Monday, July 22, 2013

Not the end...

Our boys, our sons, are fast asleep in their beds. I don't know how to explain what that feels like.

Today was Adoption Day, and it was a whirlwind! We had a lot of things to do beforehand and then once we were there, it was about three minutes of me in tears as I vowed to care for and love these boys as if they were born to me, and the attorney asking me if I understood that they were mine from now until forever. Then the judge signed the paperwork, and we took some pictures and...that was it!

In a way it was just another thing that we had to do. They have been my boys since I first met them. They are mine. So, in a way, I walked out and felt as if it was nothing special.

But, in some ways, it was really special.

Although I have been with them almost every day and night since March 28th (except for the recent sleepovers at Grandma's), in a way it feels like today is the first day of me being a parent; I don't have to ask permission or get background checks for everyone the boys spend time with (although I think the background checks are something I will miss!), I don't have to worry about court appointments, and I don't have to ask permission or check with anyone before making a decision about their well-being. It also means that they only have one name (not their birth names and the names they chose). It also means that I am their mom in every way. I am not the legal guardian. To the boys, it means that they don't have to worry about when they will leave, or if they will have to move again to someplace where they don;t know anyone or are separated. It means stability and predictability, and love forever and ever.

From now till forever, they are ours.

These little munchkins have had my heart since the moment I first saw their photographs, but I have fallen for them more and more every day.

We are just so lucky.

So is this it? Is there nothing left to blog about adoption? Not hardly! Even though it has been finalized, they have only been with us for about 3 and 3/4 months! We still have a lot to get through, my boys and I. But we will do it together, knowing that we are here for eachother forever.

I love you, my angels. Way more than you'll ever know.

Friday, July 19, 2013

It's almost here!

First,

Let me apologize for not posting more often. When the boys got out of school, it got like, super duper ridiculously busy! I am loving every minute of it!

Now on to the good news! Our court date is just a few days from now! On July 22nd, our boys will legally be our boys forever and ever!

The boys are excited, and a little scared. Big guy is more scared about being in court in front of the judge. He doesn't like to be the center of attention when there is a lot of other people around. Little guy is scared, but he doesn't know why. He cries at almost nothing and can't pin down exactly why he is sad, is moody and cranky, and just confused I think. I feel terrible for him, and I wish I could help him more. For now, we talk and cuddle as often as we can.

Big guy had summer camp about a week ago and had a blast! He loved learning to surf and skim and stand-up paddle board. He was the littlest kid there, so he was a little discouraged that he didn't get as far as other kids did, but considering that he was the least experienced (kids who live here basically grow up at the beach from like age 3) and the smallest. He held his own! He even won an award for most improved! I think on Monday I will take him by the shop that ran the camp to say hi to his counselors. He really loved spending time with them.

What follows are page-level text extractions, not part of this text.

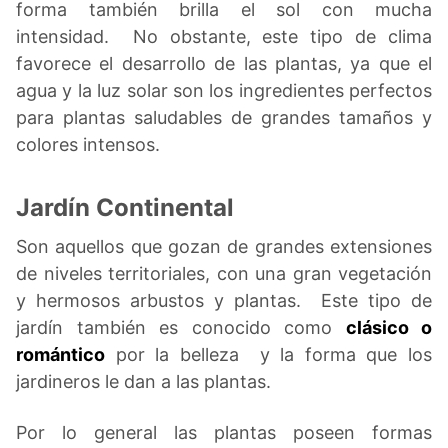
forma también brilla el sol con mucha
intensidad. No obstante, este tipo de clima
favorece el desarrollo de las plantas, ya que el
agua y la luz solar son los ingredientes perfectos
para plantas saludables de grandes tamaños y
colores intensos.
Jardín Continental
Son aquellos que gozan de grandes extensiones
de niveles territoriales, con una gran vegetación
y hermosos arbustos y plantas. Este tipo de
jardín también es conocido como
clásico o
romántico
por la belleza y la forma que los
jardineros le dan a las plantas.
Por lo general las plantas poseen formas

Little guy has Lego camp this coming week (in fact, his first day is Monday and he will miss most of it!), and he will be building with legos and learning about space! How cool is that!

I am just so happy to have my boys. Even though things are not perfect, I am just so incredibly happy to have these amazing little spirits in my life every day. They had their first sleepover at Grandmas a few weeks ago, and I was distraught. It was too quiet, and I didn't know what to do with myself, and I just missed them. I was in tears most of the time, while they had a blast. I just love them so much. I am so lucky to be there mommy!